A new report from the World Resources Institute points to ways in which roots, tubers and bananas are important ingredients of future food security. Creating a Sustainable Food Future examines three crucial gaps that must be filled to achieve sustainable food security: the amount of nutritious food that will need to be grown, the amount of land needed to produce that food and the amount by which greenhouse gas emissions need to be reduced.
“It is a very valuable report,” said Dr Jean-Christophe Glaszmann, a plant breeder at the French Agricultural Research Centre for International Development (CIRAD) and a member of the CGIAR Research Program on Roots, Tubers and Bananas (RTB) Independent Steering Committee. Glaszmann believes it will help RTB to fine-tune some priorities and help to justify those priorities to donors and others.
Tackling waste
For example, the report presses for a reduction in food loss and waste, which on its own would reduce demand for greater production and save some greenhouse gas emissions. But where many links in the food chain each contributes a small amount of waste, it can be hard to reduce losses. The report looks at gari, a traditional type of fermented product made from cassava, most of it by women and their children on a relatively small, household scale. One Nigerian study of gari estimates that about half of the cassava harvested is lost, and of this, the largest loss occurs as cassava roots are peeled to make gari.

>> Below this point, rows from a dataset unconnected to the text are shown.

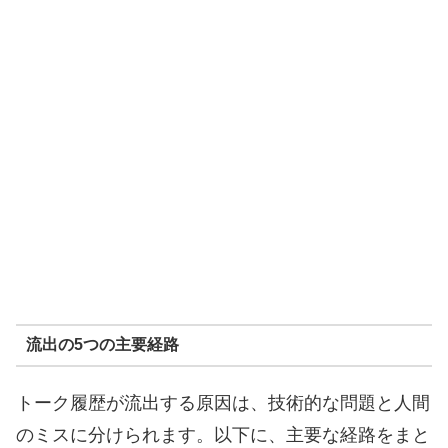
流出の5つの主要経路
トーク履歴が流出する原因は、技術的な問題と人間
のミスに分けられます。以下に、主要な経路をまと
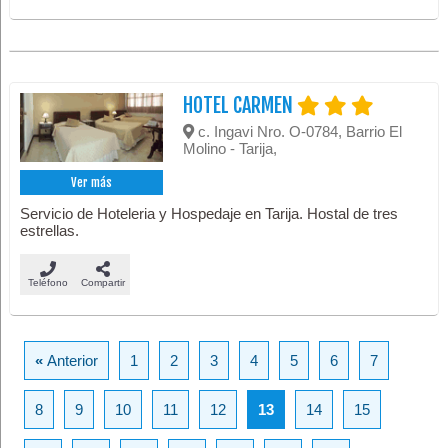
HOTEL CARMEN
c. Ingavi Nro. O-0784, Barrio El
Molino - Tarija,
Ver más
Servicio de Hoteleria y Hospedaje en Tarija. Hostal de tres
estrellas.
Teléfono
Compartir
«
Anterior
1
2
3
4
5
6
7
8
9
10
11
12
13
14
15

RTB is already reducing cassava waste on several fronts. A quick win is to process the cassava peel into feed for livestock and fish, both eliminating waste and creating opportunities for new employment. On a longer timescale, the CGIAR Gender and Breeding Initiative is working to understand how the somewhat different traits that women and men prefer can be addressed in breeding programs, to improve productivity and accelerate adoption while creating equitable benefits for both genders.
Adopt the orphan crops
Glaszmann points out that traditional breeding of the vegetatively propagated RTB crops is “complex and slow,” which also makes them unattractive to private companies. Cassava, sweetpotato and yam are among the 22 orphan crops that the WRI report says would benefit from extra attention. If the yield of these orphan crops could be increased to even half of their potential, it would make a greater contribution to the food security of smallholder farmers than improvements in any other crop.
One future target identified by the CGIAR Gender and Breeding Initiative could be a cassava trait that women describe as “swellability”. The trait is one they value, so improving it would enhance adoption. It depends in a complex way on the distinct starches and other compounds, such as pectin, in the roots, and while the pursuit of this quality is still in its very early days, new genetic tools such as genome editing are already showing promising results.
“Vegetatively-propagated orphan crops can now benefit from new knowledge and are likely to draw greatest benefits from the development of genome editing,” Glaszmann said.
The report points out that roots and tubers are very efficient sources of pure energy, just behind rice in terms of the land needed but vastly better in terms of greenhouse gas emissions. They lack protein, but if that can be provided from other plant sources, then increasing the productivity of roots and tubers offers the double win of more food with lower emissions. Roots and tubers can also be productive on land that is not suitable for major crops such as wheat or maize.
A different kind of report
Creating a Sustainable Food Future differs from the other large reports also published recently, from the IPCC and IBPES, because it is more of a planning document than a literature review, according to Dr Patrice Dumas of CIRAD, who researches land use and agriculture. CIRAD is an implementing partner in RTB and Dumas and others worked to develop the WRI model.
Dumas explained that the other reports interpreted results from several studies, often with different methodologies and hypotheses, to draw their conclusions. “We used data to build a single model, which makes predictions that allow planning.”
Dumas cautions that the relative neglect of RTB crops means that the data may be less reliable than for major crops. “But I don’t know how accurate the figures are for cereals either,” he said. “Better data is always better.”
The report offers several suggestions for closing the gaps it focused on and adds to the information available to donors. It clearly calls for more research, including breeding, on RTB crops. Improvement of breeding programs is a key focus for RTB’s Flagship Project 1 on Enhanced Genetic Resources, which is developing and applying leading-edge science to build advanced tools, methods, and models that improve the accuracy and speed of root, tuber and banana breeding.
The WRI report makes clear the important role that these staple crops will play in future food security, especially for smallholder farmers, and Glaszmann believes there is a pressing reason to focus on RTB crops.
“The gains are likely to be larger for those crops that have not received much attention so far,” he said. “This is probably why rates of yield growth have been high for RTB crops recently.”
As the report makes clear, increased investment in RTB crops will help to fill the gaps, delivering more food from the same amount of land, with less waste and lower greenhouse gas emissions.